Sceviour and Glennie are two guys who had no future under Joe Nieuwendyk. They may not under Nill either, but at the very least they now have the opportunity to make a positive impression on a new administration. Sceviour has been a solid offensive contributor the past two seasons in the AHL, and is known for playing a solid two-way game. The Stars administration never gave him a shot in the NHL for whatever reason. Nill will be tasked with determining if the Stars have an inexpensive bottom six option waiting for the call, or if Nieuwendyk's staff made the right call by keeping Sceviour off of the NHL roster.

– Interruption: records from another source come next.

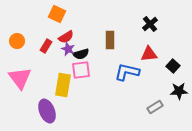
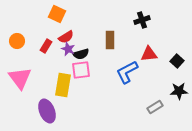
black cross: moved 8 px left, 4 px up; rotated 21 degrees clockwise
black square: moved 4 px right, 5 px up
blue L-shape: rotated 40 degrees counterclockwise
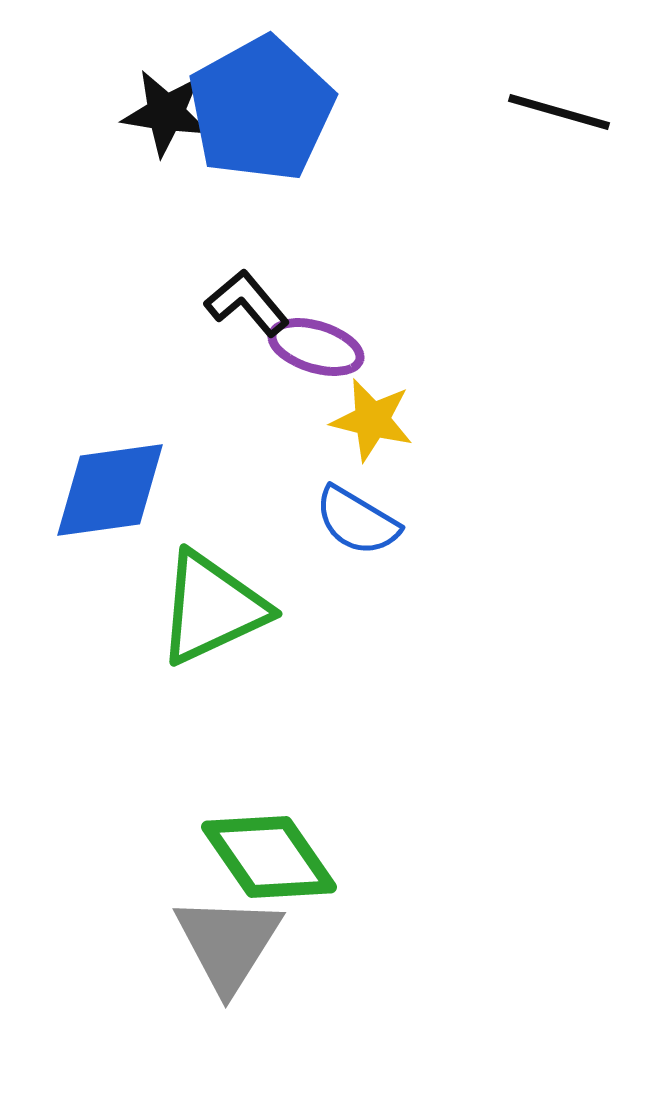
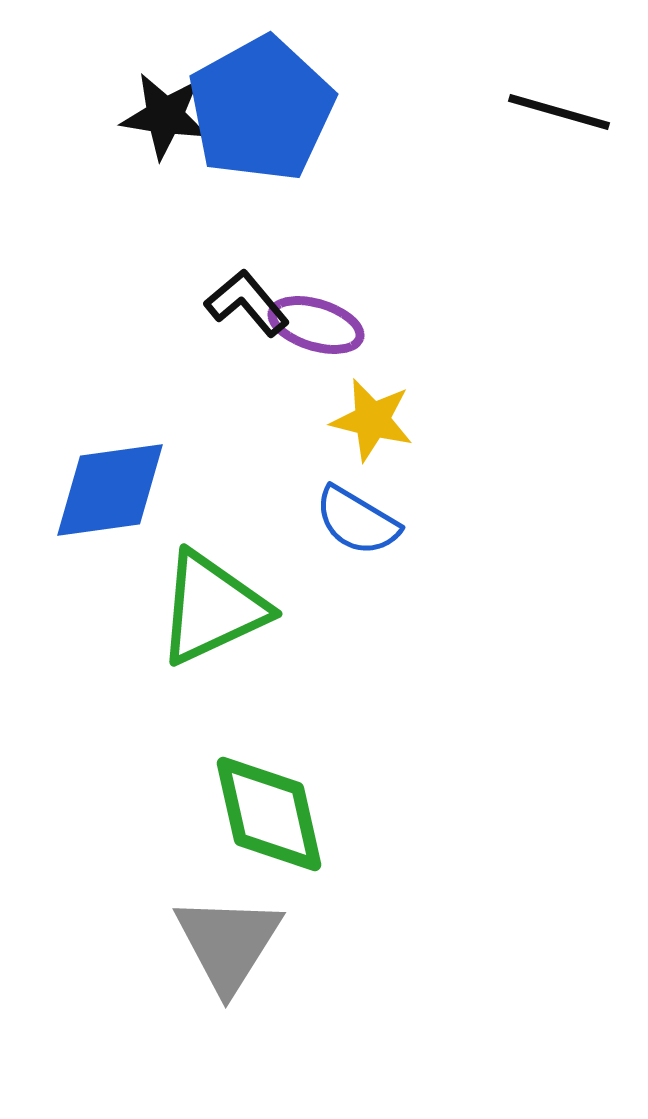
black star: moved 1 px left, 3 px down
purple ellipse: moved 22 px up
green diamond: moved 43 px up; rotated 22 degrees clockwise
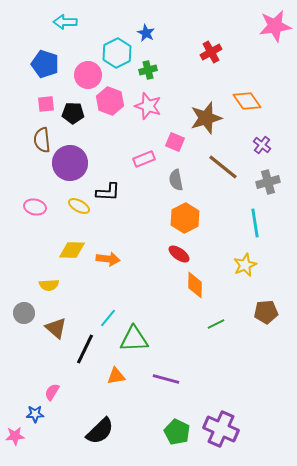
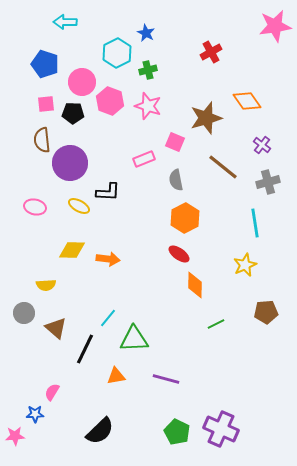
pink circle at (88, 75): moved 6 px left, 7 px down
yellow semicircle at (49, 285): moved 3 px left
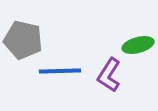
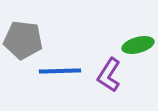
gray pentagon: rotated 6 degrees counterclockwise
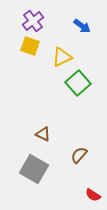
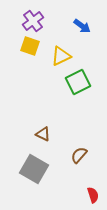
yellow triangle: moved 1 px left, 1 px up
green square: moved 1 px up; rotated 15 degrees clockwise
red semicircle: rotated 140 degrees counterclockwise
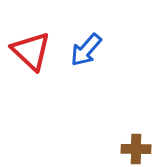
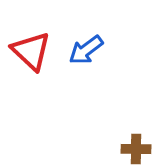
blue arrow: rotated 12 degrees clockwise
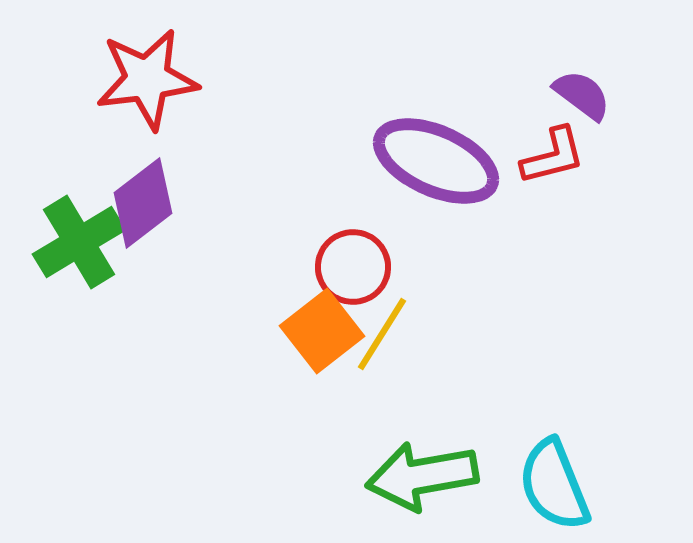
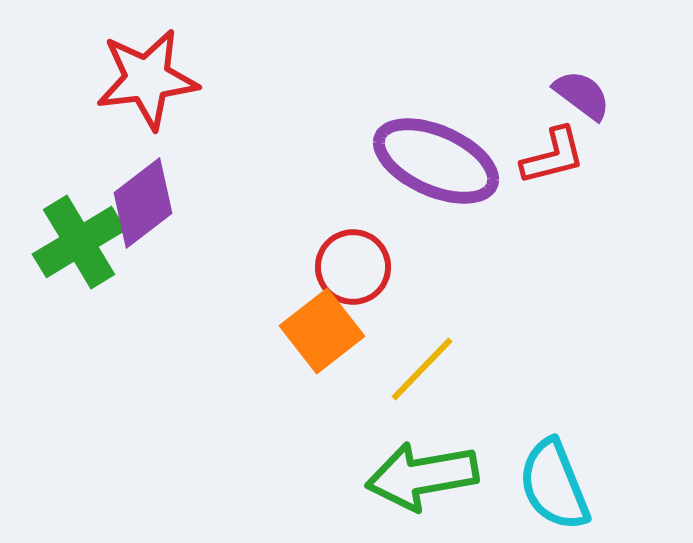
yellow line: moved 40 px right, 35 px down; rotated 12 degrees clockwise
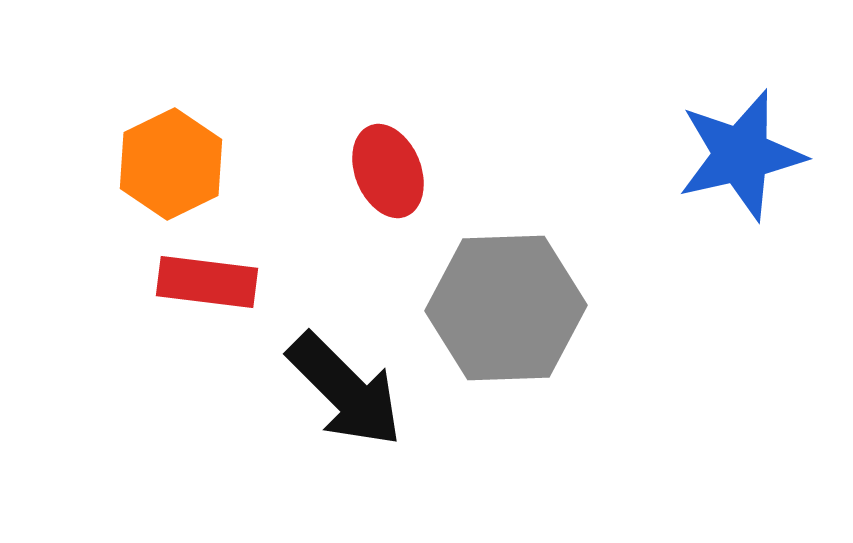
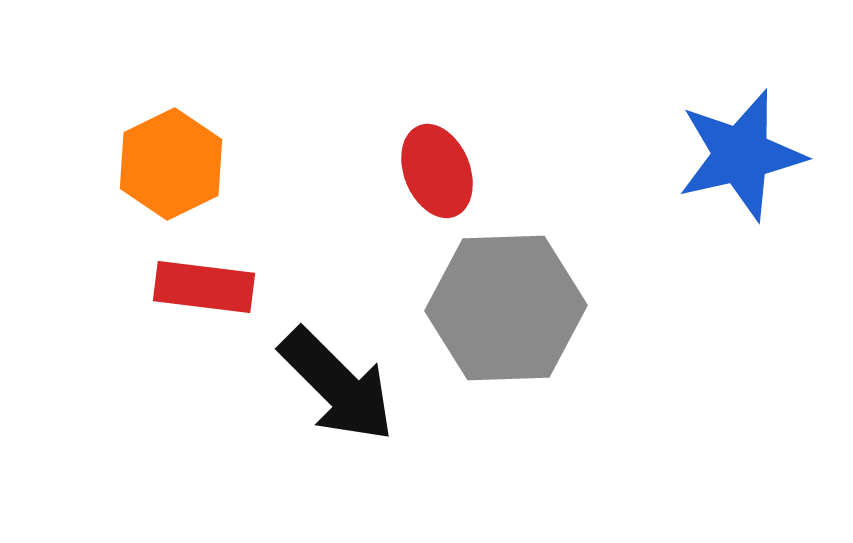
red ellipse: moved 49 px right
red rectangle: moved 3 px left, 5 px down
black arrow: moved 8 px left, 5 px up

Glennie may be the most difficult call Nill will need to make. As a professional Glennie hasn't been very good. At some point he is going to have to develop a skill set capable of taking him to the NHL because his offensive game pretty clearly isn't what is going to carry him up the ladder. What does Nill do with him? No one in the organization needs a fresh start more than Glennie, but up to this point what has he done to show that he deserves a fresh start with the Stars organization in the first place?
Nill is going to have to determine if Glennie has a place in the organization at all. He isn't old by any means, but he is going to continue to be passed by prospects coming up the ladder. Do the Stars want to give him a fresh start and let him compete for fourth line minutes? Do the Stars want to use him as a healthy scratch instead of spending money to bring someone in from the outside? Do they just cut their losses and send him packing?
It wouldn't be entirely shocking to see most of this group on the NHL roster in 2014. Nill is going to need to determine how to best deploy the aforementioned players to maximize the success of the NHL club and development of the players in question. It's a big task, but one that Nill is uniquely qualified to carry out.